L’avenir énergétique

Posté le 18 septembre 2014 à 9 h 20 min par odestre Commentaires fermés sur L’avenir énergétique

Suite au risque de blackout et au plan de délestage, les débats et les articles sur l’énergie se sont démultipliés.

Un point sur la situation :

Contrairement à ce que certains ont tenté de faire croire, le MR ne voue pas un culte à l’énergie nucléaire.

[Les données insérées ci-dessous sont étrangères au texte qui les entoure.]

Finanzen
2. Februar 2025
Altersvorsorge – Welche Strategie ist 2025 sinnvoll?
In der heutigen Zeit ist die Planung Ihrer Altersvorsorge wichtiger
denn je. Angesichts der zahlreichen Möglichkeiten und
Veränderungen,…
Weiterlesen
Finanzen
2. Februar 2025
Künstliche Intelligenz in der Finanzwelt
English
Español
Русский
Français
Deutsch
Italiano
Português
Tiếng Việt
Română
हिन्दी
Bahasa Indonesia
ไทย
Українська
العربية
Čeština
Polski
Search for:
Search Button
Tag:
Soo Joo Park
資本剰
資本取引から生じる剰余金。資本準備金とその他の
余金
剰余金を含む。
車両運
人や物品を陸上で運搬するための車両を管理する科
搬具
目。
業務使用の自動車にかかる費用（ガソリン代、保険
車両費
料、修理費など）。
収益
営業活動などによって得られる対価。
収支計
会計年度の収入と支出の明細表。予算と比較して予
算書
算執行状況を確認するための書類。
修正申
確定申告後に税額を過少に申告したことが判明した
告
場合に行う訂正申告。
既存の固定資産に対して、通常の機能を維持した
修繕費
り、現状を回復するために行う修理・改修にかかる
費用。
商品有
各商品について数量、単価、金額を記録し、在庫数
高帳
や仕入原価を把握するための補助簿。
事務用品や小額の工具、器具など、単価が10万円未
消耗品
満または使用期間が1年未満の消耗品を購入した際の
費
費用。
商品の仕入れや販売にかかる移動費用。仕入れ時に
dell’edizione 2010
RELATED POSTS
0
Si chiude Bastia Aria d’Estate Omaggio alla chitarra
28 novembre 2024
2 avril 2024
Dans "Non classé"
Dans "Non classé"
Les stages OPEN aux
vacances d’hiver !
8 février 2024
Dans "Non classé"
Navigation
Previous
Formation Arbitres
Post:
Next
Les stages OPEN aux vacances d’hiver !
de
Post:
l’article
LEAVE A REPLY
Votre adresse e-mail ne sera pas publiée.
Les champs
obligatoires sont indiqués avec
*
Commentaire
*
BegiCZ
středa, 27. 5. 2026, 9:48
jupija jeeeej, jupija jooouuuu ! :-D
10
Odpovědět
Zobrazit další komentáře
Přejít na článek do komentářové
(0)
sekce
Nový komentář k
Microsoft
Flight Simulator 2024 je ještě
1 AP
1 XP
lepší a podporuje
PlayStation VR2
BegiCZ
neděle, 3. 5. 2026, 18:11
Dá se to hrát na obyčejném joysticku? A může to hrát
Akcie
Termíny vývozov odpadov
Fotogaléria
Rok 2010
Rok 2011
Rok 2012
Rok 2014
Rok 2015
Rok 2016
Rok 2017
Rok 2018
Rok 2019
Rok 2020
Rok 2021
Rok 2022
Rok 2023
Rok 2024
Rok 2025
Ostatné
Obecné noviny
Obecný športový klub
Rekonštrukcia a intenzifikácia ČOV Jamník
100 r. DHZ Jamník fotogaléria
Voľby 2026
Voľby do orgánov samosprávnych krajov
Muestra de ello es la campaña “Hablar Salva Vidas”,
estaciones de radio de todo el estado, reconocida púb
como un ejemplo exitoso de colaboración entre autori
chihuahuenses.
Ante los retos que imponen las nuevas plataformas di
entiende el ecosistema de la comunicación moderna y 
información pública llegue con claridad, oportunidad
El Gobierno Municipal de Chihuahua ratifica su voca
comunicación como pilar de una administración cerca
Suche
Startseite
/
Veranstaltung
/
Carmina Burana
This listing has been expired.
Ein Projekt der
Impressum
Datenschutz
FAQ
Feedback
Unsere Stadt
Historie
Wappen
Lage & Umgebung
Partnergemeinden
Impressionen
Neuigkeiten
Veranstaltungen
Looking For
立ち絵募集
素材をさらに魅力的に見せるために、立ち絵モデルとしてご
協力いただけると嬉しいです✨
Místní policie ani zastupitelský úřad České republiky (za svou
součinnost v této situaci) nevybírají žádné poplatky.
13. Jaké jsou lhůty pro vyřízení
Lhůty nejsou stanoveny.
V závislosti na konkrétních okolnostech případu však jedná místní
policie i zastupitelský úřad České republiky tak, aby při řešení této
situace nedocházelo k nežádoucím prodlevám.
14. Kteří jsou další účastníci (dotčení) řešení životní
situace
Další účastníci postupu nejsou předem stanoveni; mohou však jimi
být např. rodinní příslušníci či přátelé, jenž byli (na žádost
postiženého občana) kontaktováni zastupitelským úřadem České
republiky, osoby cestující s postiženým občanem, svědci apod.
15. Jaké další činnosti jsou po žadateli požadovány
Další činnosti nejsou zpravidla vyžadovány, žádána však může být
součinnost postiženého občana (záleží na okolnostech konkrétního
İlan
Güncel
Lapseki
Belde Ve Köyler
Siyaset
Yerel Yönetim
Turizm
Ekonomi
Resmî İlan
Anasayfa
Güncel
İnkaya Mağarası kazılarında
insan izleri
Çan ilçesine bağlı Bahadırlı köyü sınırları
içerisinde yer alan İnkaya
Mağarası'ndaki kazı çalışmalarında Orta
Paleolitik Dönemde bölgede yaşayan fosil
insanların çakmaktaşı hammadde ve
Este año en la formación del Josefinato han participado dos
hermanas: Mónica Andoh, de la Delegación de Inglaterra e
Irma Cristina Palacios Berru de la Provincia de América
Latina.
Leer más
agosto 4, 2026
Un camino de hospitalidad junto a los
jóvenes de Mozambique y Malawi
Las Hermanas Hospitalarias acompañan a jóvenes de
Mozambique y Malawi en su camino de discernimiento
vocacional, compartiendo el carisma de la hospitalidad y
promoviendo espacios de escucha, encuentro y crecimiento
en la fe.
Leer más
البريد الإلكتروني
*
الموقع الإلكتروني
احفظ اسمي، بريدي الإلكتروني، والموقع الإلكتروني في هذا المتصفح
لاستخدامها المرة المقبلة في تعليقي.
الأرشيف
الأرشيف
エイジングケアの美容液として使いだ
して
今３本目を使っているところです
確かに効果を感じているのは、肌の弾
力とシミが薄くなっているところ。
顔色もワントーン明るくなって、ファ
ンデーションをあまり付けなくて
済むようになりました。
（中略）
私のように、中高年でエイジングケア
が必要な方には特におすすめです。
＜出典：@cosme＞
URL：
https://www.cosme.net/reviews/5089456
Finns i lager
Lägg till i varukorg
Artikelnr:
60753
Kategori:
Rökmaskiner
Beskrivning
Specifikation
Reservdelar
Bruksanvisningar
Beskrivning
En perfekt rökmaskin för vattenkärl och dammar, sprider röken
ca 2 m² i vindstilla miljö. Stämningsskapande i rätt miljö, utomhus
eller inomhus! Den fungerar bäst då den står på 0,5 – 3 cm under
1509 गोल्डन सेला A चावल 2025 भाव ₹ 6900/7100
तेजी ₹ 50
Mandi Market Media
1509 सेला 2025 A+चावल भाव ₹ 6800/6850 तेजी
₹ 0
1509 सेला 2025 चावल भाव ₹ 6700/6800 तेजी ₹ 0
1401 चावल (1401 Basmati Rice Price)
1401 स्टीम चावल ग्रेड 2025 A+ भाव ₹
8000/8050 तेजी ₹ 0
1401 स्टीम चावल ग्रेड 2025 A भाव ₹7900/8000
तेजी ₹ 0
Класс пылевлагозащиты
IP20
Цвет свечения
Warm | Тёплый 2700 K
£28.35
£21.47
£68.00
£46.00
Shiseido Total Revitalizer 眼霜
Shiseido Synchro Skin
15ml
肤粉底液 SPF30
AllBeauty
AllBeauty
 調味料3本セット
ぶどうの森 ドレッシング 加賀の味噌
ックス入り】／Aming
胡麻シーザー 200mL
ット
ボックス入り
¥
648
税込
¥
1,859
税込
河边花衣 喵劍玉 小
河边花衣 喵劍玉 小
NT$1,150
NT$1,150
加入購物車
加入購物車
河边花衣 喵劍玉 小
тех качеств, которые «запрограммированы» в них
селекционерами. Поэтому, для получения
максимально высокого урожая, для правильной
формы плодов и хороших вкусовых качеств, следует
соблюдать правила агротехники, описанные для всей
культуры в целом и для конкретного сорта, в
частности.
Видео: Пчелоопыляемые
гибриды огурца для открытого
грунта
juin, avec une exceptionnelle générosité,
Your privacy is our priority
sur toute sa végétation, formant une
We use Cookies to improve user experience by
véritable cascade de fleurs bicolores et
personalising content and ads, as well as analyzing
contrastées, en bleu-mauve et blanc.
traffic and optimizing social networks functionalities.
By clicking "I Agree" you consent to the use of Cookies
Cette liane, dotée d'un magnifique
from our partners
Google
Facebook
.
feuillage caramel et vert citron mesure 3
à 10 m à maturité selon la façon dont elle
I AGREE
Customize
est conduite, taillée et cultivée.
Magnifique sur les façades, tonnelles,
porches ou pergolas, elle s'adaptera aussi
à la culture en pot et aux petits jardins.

Nous ne voulons pas revenir à une situation qui impliquerait une totale dépendance au nucléaire et nous devons évoluer dans la direction d’un mix énergétique équilibré, stable et viable.

Certes nous voulons prolonger de 10 ans la durée de vie de deux réacteurs car force est de constater qu’au jour d’aujourd’hui, nous n’avons pas le choix. La crise énergétique que nous connaissons est une preuve suffisante qu’actuellement, nous avons toujours besoin du nucléaire.

Cependant, il est évident que rien ne doit primer sur la sécurité des citoyens et que cette prolongation ne pourra se faire que si nous disposons de toutes les garanties de sécurité.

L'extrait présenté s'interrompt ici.